But inspecting poo after eating corn will reveal perfectly fine pieces of corn still intact, but I'm not going to put corn-poo into a Dixie cup and eat it because there are vegetables in there.

But apparently, I will eat bugs. Or at least try. I took my little Dixie cup and found a private place in between two buildings to give it a go. In addition to wanting to be in the beondegi eating club, I wanted Koreans to see me eating them without grimacing, and I thought this would take practice. 

With my face toward the wall, I speared one of the lucky fellows on top and prepared to gear myself up. 

And I was thoroughly freaked out. I mean to say, I was dangling of a high rise roof kind of freaked. Legs numb. Heart racing. Mouth getting dry. Eye twitching. Feet making little nervous steps left and right. Left and right. It was ridiculous. I'd never blend in like this. 

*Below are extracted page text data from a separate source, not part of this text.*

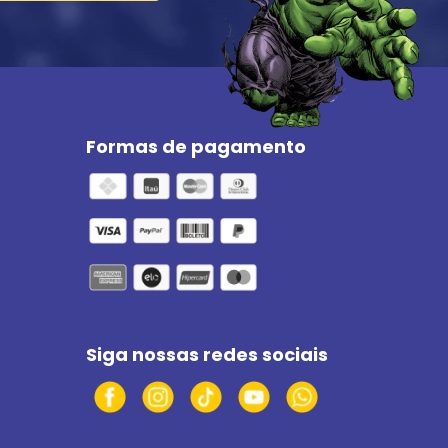
Formas de pagamento
Siga nossas redes sociais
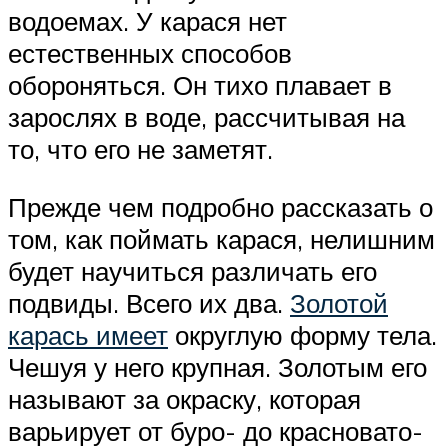
водоемах. У карася нет
естественных способов
обороняться. Он тихо плавает в
зарослях в воде, рассчитывая на
то, что его не заметят.
Прежде чем подробно рассказать о
том, как поймать карася, нелишним
будет научиться различать его
подвиды. Всего их два.
Золотой
карась имеет
округлую форму тела.
Чешуя у него крупная. Золотым его
называют за окраску, которая
варьирует от буро- до красновато-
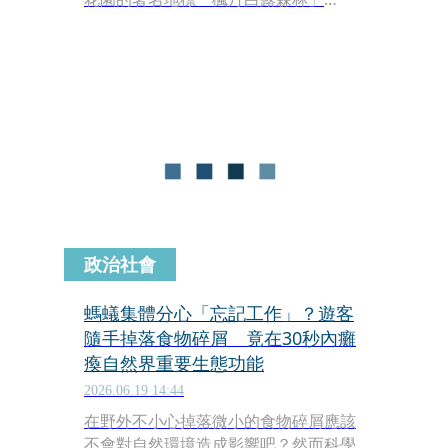
（Fontainebleau）突發慘烈大火。由
於連日高溫與惡劣乾旱，火勢以驚人速
度失控蔓延，狂燒超過800公頃。滾滾
濃煙直衝天際，連20公里外都能清晰看
見，宛如末日景象。法國政府緊急調動
滅火飛機前往灌救，官員更痛心直言，
這場歷史性災難的規模簡直「前所未
見」。
政治社會
螞蟻集體分心「忘記工作」？遊客
隨手掉落食物碎屑 竟在30秒內癱
瘓自然界重要生態功能
2026.06.19 14:44
在野外不小心掉落微小的食物碎屑應該
不會對自然環境造成影響吧？然而科學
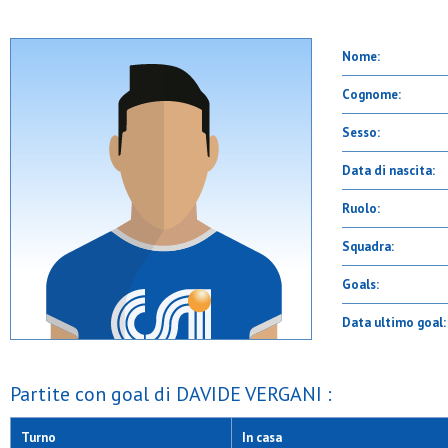
Nome:
Cognome:
Sesso:
Data di nascita:
Ruolo:
Squadra:
Goals:
Data ultimo goal:
Partite con goal di DAVIDE VERGANI :
Turno
In casa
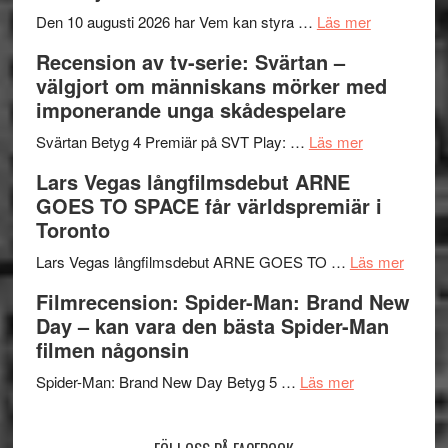
´s
teater
om
Den 10 augusti 2026 har Vem kan styra …
Läs mer
Edge
Nu
Recension av tv-serie: Svärtan –
–
börjar
välgjort om människans mörker med
rolig
valet
imponerande unga skådespelare
och
synas
spännande
om
i
Svärtan Betyg 4 Premiär på SVT Play: …
Läs mer
med
Recension
tv4
Lars Vegas långfilmsdebut ARNE
en
av
med
GOES TO SPACE får världspremiär i
Jackie
tv-
Vem
Toronto
Chan
serie:
kan
i
Svärtan
styra
om
Lars Vegas långfilmsdebut ARNE GOES TO …
Läs mer
storform
–
Mauri?
Lars
Filmrecension: Spider-Man: Brand New
välgjort
Vegas
Day – kan vara den bästa Spider-Man
om
långfi
filmen någonsin
människans
ARNE
om
mörker
GOES
Spider-Man: Brand New Day Betyg 5 …
Läs mer
Filmrecension
med
TO
Spider-
imponerande
SPAC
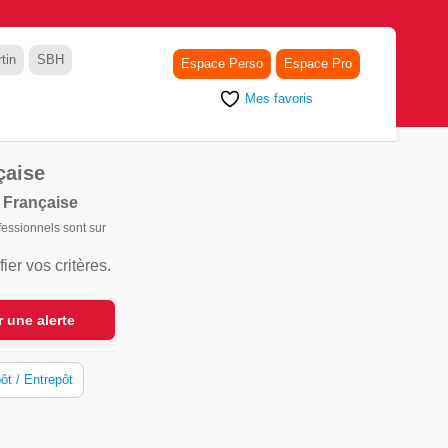
tin
SBH
Espace Perso
Espace Pro
Mes favoris
çaise
 Française
ofessionnels sont sur
er vos critères.
r une alerte
ôt / Entrepôt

I found taking several deep breaths, not unlike a woman in severe labor, helped a bit. That, and a healthy dose of negative self-talk. "What kind of pussy are you? Jesus, woman! Plenty of people eat these without a second thought. If you were starving, you'd be happy to have in your hands a cup of steamy legless roaches. Get over it, dummy."

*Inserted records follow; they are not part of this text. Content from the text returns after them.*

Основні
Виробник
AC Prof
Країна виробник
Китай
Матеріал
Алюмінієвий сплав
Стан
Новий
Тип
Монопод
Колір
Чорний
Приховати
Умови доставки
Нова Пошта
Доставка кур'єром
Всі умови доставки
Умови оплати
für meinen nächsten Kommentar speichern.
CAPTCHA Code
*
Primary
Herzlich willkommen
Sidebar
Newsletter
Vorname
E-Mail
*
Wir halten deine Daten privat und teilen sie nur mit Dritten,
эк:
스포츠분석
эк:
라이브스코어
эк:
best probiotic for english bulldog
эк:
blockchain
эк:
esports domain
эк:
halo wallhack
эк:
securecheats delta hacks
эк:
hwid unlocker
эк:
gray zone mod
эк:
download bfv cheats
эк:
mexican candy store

This type of self-shaming led me to at least send my tongue out on an exploratory mission, with a speared pupa a few inches from my face. 

I can't imagine that licking the back of a roach is any different. If you let the roach take a little salt bath in a tiny little roach bathtub first. Ridgy. Salty. Waxy. Not words usually used for tasty eats.

But I want to fit in. And I can do this.
That's what I was thinking. 
I can do this. I can do this. I can do this. 

See for yourself. (p.s. If it sounds like my voice is quivering like I'm about to cry. I'm not. I mean, that's silly. Who would almost cry from being freaked out. Not me.)

R.I.P. beondegi. Left for the trash man to find in a seedy back ally. You deserved better. You really did. Sorry we let each other down.